“I wish someone had told me.”

This statement could be made about so much in life—from college to marriage to retirement—but I’ve said it repeatedly about being a dad. I grew up an only child, and now I’m a father of five kids ranging in age from a newborn to a soon-to-be thirteen-year-old. There was so much I did not know about life in a large family. I’ve bumbled my way through over a decade now—learning as much from my failures as my successes about what it means to parent through various seasons of life.

Your Kids Are Changing

Parents are often stunned by the drastic differences from one child to the next. It doesn’t stop at the labor and delivery—siblings just a few years apart can look, think, and act completely differently. Some of these hard-wired differences remain throughout life, whereas other characteristics emerge or diminish over time.

Then there are the natural developmental changes. The needs, opportunities, and challenges your child faces at two are radically different than at twelve. Intuitively, we all know this to be true, yet when these changes actually happen, it’s disorienting.

You Are Changing

Not only are your kids changing, but you are changing as well. Take a 25-year-old first-time dad. That father often has the unlimited physical energy needed to keep up with a toddler. What they have in energy, they often lack in maturity as a parent. Everything is new, so even the most minor challenges can rattle this new dad. Fast-forward a dozen years, and this dad doesn’t have the same surplus energy, but he’s likely a bit more self-aware, financially stable, and in control of his emotions.

Dads change alongside their kids, and this can make the whole process of fatherhood feel chaotic and unpredictable.

Such changes should come as no surprise to followers of Jesus. We know that we are bound in physical bodies that are marred by sin and that we live in a world broken by sin’s effects. We will never perfect the art of life until our bodies are perfectly glorified in heaven. These frail jars of clay, both our bodies and our children’s, will be ever-changing and imperfect (2 Corinthians 4:7).
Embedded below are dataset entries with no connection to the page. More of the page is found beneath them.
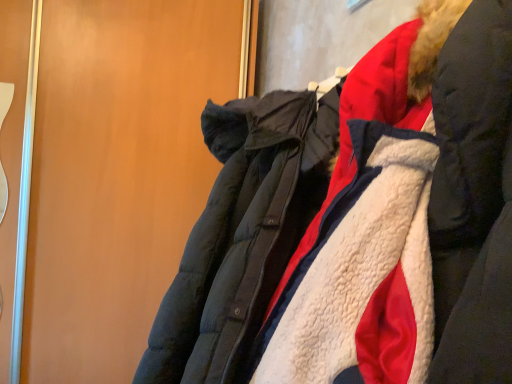 In order to face matte black coat at right, should I rotate leftwards or rightwards?

Rotate left and turn 16.510 degrees.

Describe the element at coordinates (117, 173) in the screenshot. Image resolution: width=512 pixels, height=384 pixels. I see `matte black coat at right` at that location.

What are the coordinates of `matte black coat at right` in the screenshot? It's located at (117, 173).

Describe the element at coordinates (358, 224) in the screenshot. Image resolution: width=512 pixels, height=384 pixels. I see `white fleece jacket at center` at that location.

Where is `white fleece jacket at center`? white fleece jacket at center is located at coordinates (358, 224).

The height and width of the screenshot is (384, 512). I want to click on matte black coat at right, so click(x=117, y=173).

Which is more to the left, matte black coat at right or white fleece jacket at center?

matte black coat at right.

Is matte black coat at right behind white fleece jacket at center?

Yes.

Does point (57, 232) appear closer or farther from the camera than point (275, 288)?

Clearly, point (57, 232) is more distant from the camera than point (275, 288).

From the image's perspective, between matte black coat at right and white fleece jacket at center, which one is located above?

matte black coat at right appears higher in the image.

From a real-world perspective, is matte black coat at right physically located above or below white fleece jacket at center?

From a real-world perspective, matte black coat at right is physically above white fleece jacket at center.

Is matte black coat at right wider than white fleece jacket at center?

Incorrect, the width of matte black coat at right does not surpass that of white fleece jacket at center.

Can you confirm if matte black coat at right is shorter than white fleece jacket at center?

Incorrect, the height of matte black coat at right does not fall short of that of white fleece jacket at center.

Is matte black coat at right bigger or smaller than white fleece jacket at center?

In the image, matte black coat at right appears to be larger than white fleece jacket at center.

Choose the correct answer: Is matte black coat at right inside white fleece jacket at center or outside it?

matte black coat at right is spatially situated outside white fleece jacket at center.

Is matte black coat at right beside white fleece jacket at center?

No, matte black coat at right is not next to white fleece jacket at center.

Is matte black coat at right aimed at white fleece jacket at center?

Yes, matte black coat at right faces towards white fleece jacket at center.

How much distance is there between matte black coat at right and white fleece jacket at center?

37.39 inches.

The width and height of the screenshot is (512, 384). I want to click on door on the left of white fleece jacket at center, so click(117, 173).

Between white fleece jacket at center and matte black coat at right, which one appears on the left side from the viewer's perspective?

From the viewer's perspective, matte black coat at right appears more on the left side.

Considering their positions, is white fleece jacket at center located in front of or behind matte black coat at right?

white fleece jacket at center is positioned closer to the viewer than matte black coat at right.

Does point (354, 351) come closer to viewer compared to point (73, 228)?

Yes, point (354, 351) is closer to viewer.

From the image's perspective, which is above, white fleece jacket at center or matte black coat at right?

From the image's view, matte black coat at right is above.

From a real-world perspective, is white fleece jacket at center physically located above or below matte black coat at right?

Clearly, from a real-world perspective, white fleece jacket at center is below matte black coat at right.

Does white fleece jacket at center have a greater width compared to matte black coat at right?

Yes.

From their relative heights in the image, would you say white fleece jacket at center is taller or shorter than matte black coat at right?

Considering their sizes, white fleece jacket at center has less height than matte black coat at right.

In terms of size, does white fleece jacket at center appear bigger or smaller than matte black coat at right?

Clearly, white fleece jacket at center is smaller in size than matte black coat at right.

Would you say white fleece jacket at center is inside or outside matte black coat at right?

white fleece jacket at center is spatially situated outside matte black coat at right.

Are white fleece jacket at center and matte black coat at right beside each other?

No, white fleece jacket at center is not making contact with matte black coat at right.

Looking at this image, is white fleece jacket at center oriented away from matte black coat at right?

No.

At what (x,y) coordinates should I click in order to perform the action: click on door that is behind the white fleece jacket at center. Please return your answer as a coordinate pair (x, y). The image size is (512, 384). Looking at the image, I should click on (117, 173).

Image resolution: width=512 pixels, height=384 pixels. I want to click on jacket below the matte black coat at right (from a real-world perspective), so click(x=358, y=224).

The width and height of the screenshot is (512, 384). Find the location of `jacket that appears below the matte black coat at right (from the image's perspective)`. jacket that appears below the matte black coat at right (from the image's perspective) is located at coordinates (358, 224).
Fatherhood, for better and worse, will be the act of navigating these changes with faith-fueled grace.

Minor Adjustments

Healthy fathers live expecting change, and they prepare to adjust accordingly. People often say that most of the frustrations in marriage come from unmet or faulty expectations, but that’s true of fatherhood as well. Many of our challenges are rooted in our expectations.

Since we know change is sure to come, we should not be surprised or caught off-guard when it comes. Of course, the nature of these changes will surprise us. We will never know the exact contours that our lives and our kids’ lives will take, but we can prepare ourselves for the need for constant adjustments.

These adjustments are akin to the process of learning to drive a car. As a new driver, I remember thinking that you simply set the steering wheel in the direction you wanted the car to go and then relaxed until a turn altered your path. I soon learned that the act of driving is filled with constant adjustments. Even on a straight stretch of highway that continues as far as the eye can see, you simply can’t take your hand off of the wheel. Minor adjustments are required throughout the journey, as the car continuously veers one way or the other.

That’s what it’s like to be a dad. The daily grind of life requires endless minor alterations. The attentive dad is watching his family and himself and making these changes consistently. Those who fail to make these changes are creating the conditions for a crash. As a pastor, I encounter the tragic stories of cars in the ditch during the teenage years due, at least in part, to their parents’ failure to monitor and adjust at an early stage.

7 Questions to Ask Yourself

The attentive dad is asking questions like these in order to assess the needed minor adjustments:

  • What gospel truth does this specific child need at this specific time?
  • What can I do to uniquely show this child love and support?
  • What area of discipline is specifically difficult for this child? How can I help him or her submit and change?
  • How can I help make God real to this child this week?
  • What’s coming up next for this child? How can I get ahead of these coming changes and instill the character that will be needed then?
  • What prayer is most important for me to pray for this child at this time?
  • How am I better equipped to love and lead this child at this stage in my life, and what about this time might make it difficult for me to father him or her well?

These are far from the only questions that could be asked, but they reveal the posture of a father seeking to lead well through changing seasons. Notice the specificity of these questions. They are not asked about fatherhood or children in general. Rather they are asking about specific children at specific times with specific needs. The more we attune our attention to these needs or opportunities, the better prepared we will be to expect changes and respond by making the minor changes that will, by God’s grace, produce major rewards.